Saw a tweet from Andrew Liam Trask, sounds like Oxford DeepNLP 2017 class have all videos slides practicals all up. Thanks Andrew for the tip!
Saw a tweet from Andrew Liam Trask, sounds like Oxford DeepNLP 2017 class have all videos/slides/practicals all up.
Thanks Andrew for the tip!
Preamble
This repository contains the lecture slides and course description for the Deep Natural Language Processing course offered in Hilary Term 2017 at the University of Oxford.

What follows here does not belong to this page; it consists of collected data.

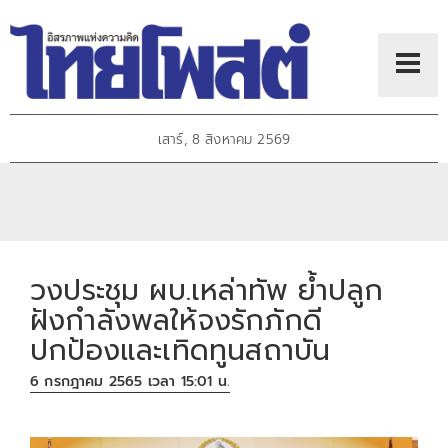
เสาร์, 8 สิงหาคม 2569
วงประชุม ผบ.เหล่าทัพ ย้ำปลูก
ฝังกำลังพลให้จงรักภักดี
ปกป้องและเทิดทูนสถาบัน
6 กรกฎาคม 2565 เวลา 15:01 น.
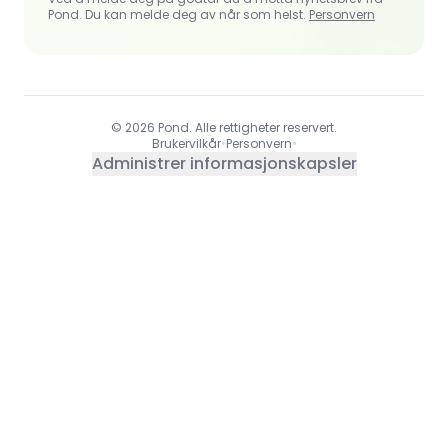
Pond. Du kan melde deg av når som helst.
Personvern
© 2026 Pond. Alle rettigheter reservert.
Brukervilkår
•
Personvern
•
Administrer informasjonskapsler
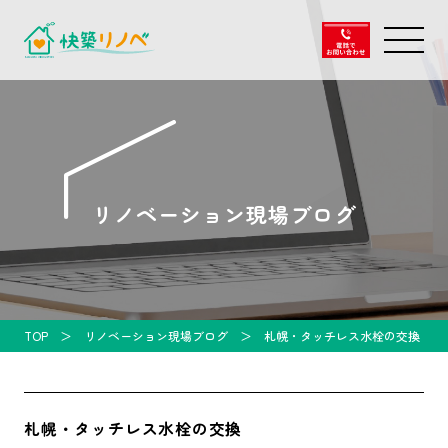
リノベーション現場ブログ
TOP
リノベーション現場ブログ
札幌・タッチレス水栓の交換
札幌・タッチレス水栓の交換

This is an advanced course on natural language processing. Automatically processing natural language inputs and producing language outputs is a key component of Artificial General Intelligence. The ambiguities and noise inherent in human communication render traditional symbolic AI techniques ineffective for representing and analysing language data. Recently statistical techniques based on neural networks have achieved a number of remarkable successes in natural language processing leading to a great deal of commercial and academic interest in the field
This is an applied course focussing on recent advances in analysing and generating speech and text using recurrent neural networks. We introduce the mathematical definitions of the relevant machine learning models and derive their associated optimisation algorithms. The course covers a range of applications of neural networks in NLP including analysing latent dimensions in text, transcribing speech to text, translating between languages, and answering questions. These topics are organised into three high level themes forming a progression from understanding the use of neural networks for sequential language modelling, to understanding their use as conditional language models for transduction tasks, and finally to approaches employing these techniques in combination with other mechanisms for advanced applications. Throughout the course the practical implementation of such models on CPU and GPU hardware is also discussed.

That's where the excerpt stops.